The concept of "spaced repetition" is practicing something using increasing amounts of time between repetitions in order to move information from short-term into long-term memory. I've been using this method of practice and study for a long time and found it extremely helpful.
Here's a neat interactive explanation of spaced repetition, if you're not already familiar with it. Even if you are, you might enjoy looking through it:
https://ncase.me/remember/
I've recently been using Anki (https://apps.ankiweb.net) to help me utilize spaced repetition for a non-musical project I'm working on. It's sort of a virtual flash card app. It's been helpful enough that I've started applying it to maintaining my list of memorized tunes and adding new tunes to that list. It could be helpful for practice with different scales, keys, or even technique practice.
After you test yourself on the Anki cards it will ask you to rate your performance in four ways: 1. Again, 2. Hard, 3. Good, 4. Easy.

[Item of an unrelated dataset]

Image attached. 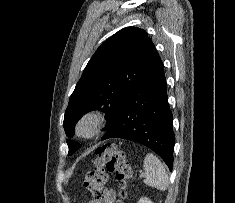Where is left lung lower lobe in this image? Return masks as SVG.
<instances>
[{"instance_id": "left-lung-lower-lobe-1", "label": "left lung lower lobe", "mask_w": 235, "mask_h": 203, "mask_svg": "<svg viewBox=\"0 0 235 203\" xmlns=\"http://www.w3.org/2000/svg\"><path fill=\"white\" fill-rule=\"evenodd\" d=\"M172 120L164 66L157 54L101 140L122 138L143 144L171 171L175 142Z\"/></svg>"}]
</instances>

Depending on how you rate your performance on that card and how long you've been working on that card in Anki it will then automatically space out when you'll need to work on it again. For example, it might bring that card back minutes later, or maybe days or weeks later. So for memorizing tunes, for example, I'll spend less time on tunes that I already know really well, but they'll come up from time to time to keep them fresh. Tunes that I haven't gotten committed to memory will come up more frequently, but will gradually be spaced out over time to take advantage of the spaced repetition approach.
If you don't want to us an app, look through the presentation I linked to above and it has a way you can do something similar using a shoe box and index cards.